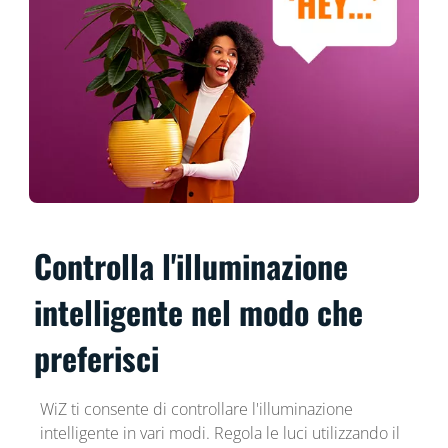
Controlla l'illuminazione
intelligente nel modo che
preferisci
WiZ ti consente di controllare l'illuminazione
intelligente in vari modi. Regola le luci utilizzando il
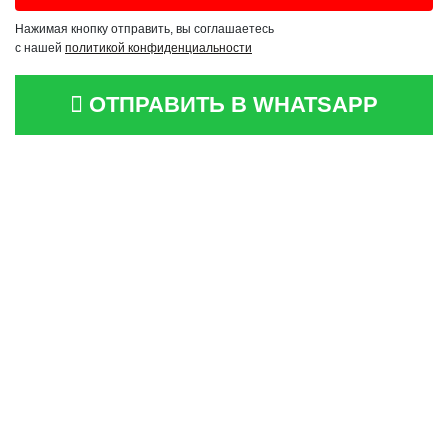
Нажимая кнопку отправить, вы соглашаетесь
с нашей
политикой конфиденциальности
ОТПРАВИТЬ В WHATSAPP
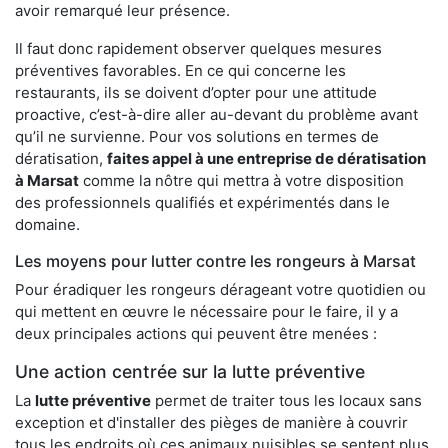
avoir remarqué leur présence.
Il faut donc rapidement observer quelques mesures
préventives favorables. En ce qui concerne les
restaurants, ils se doivent d’opter pour une attitude
proactive, c’est-à-dire aller au-devant du problème avant
qu’il ne survienne. Pour vos solutions en termes de
dératisation,
faites appel à une entreprise de dératisation
à Marsat
comme la nôtre qui mettra à votre disposition
des professionnels qualifiés et expérimentés dans le
domaine.
Les moyens pour lutter contre les rongeurs à Marsat
Pour éradiquer les rongeurs dérageant votre quotidien ou
qui mettent en œuvre le nécessaire pour le faire, il y a
deux principales actions qui peuvent être menées :
Une action centrée sur la lutte préventive
La
lutte préventive
permet de traiter tous les locaux sans
exception et d'installer des pièges de manière à couvrir
tous les endroits où ces animaux nuisibles se sentent plus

####################

Return the records above exactly as written, but without any of the pictures.

*Solved exercise*.
Controlla l'illuminazione
intelligente nel modo che
preferisci
WiZ ti consente di controllare l'illuminazione
intelligente in vari modi. Regola le luci utilizzando il
Нажимая кнопку отправить, вы соглашаетесь
с нашей
политикой конфиденциальности
ОТПРАВИТЬ В WHATSAPP
avoir remarqué leur présence.
Il faut donc rapidement observer quelques mesures
préventives favorables. En ce qui concerne les
restaurants, ils se doivent d’opter pour une attitude
proactive, c’est-à-dire aller au-devant du problème avant
qu’il ne survienne. Pour vos solutions en termes de
dératisation,
faites appel à une entreprise de dératisation
à Marsat
comme la nôtre qui mettra à votre disposition
des professionnels qualifiés et expérimentés dans le
domaine.
Les moyens pour lutter contre les rongeurs à Marsat
Pour éradiquer les rongeurs dérageant votre quotidien ou
qui mettent en œuvre le nécessaire pour le faire, il y a
deux principales actions qui peuvent être menées :
Une action centrée sur la lutte préventive
La
lutte préventive
permet de traiter tous les locaux sans
exception et d'installer des pièges de manière à couvrir
tous les endroits où ces animaux nuisibles se sentent plus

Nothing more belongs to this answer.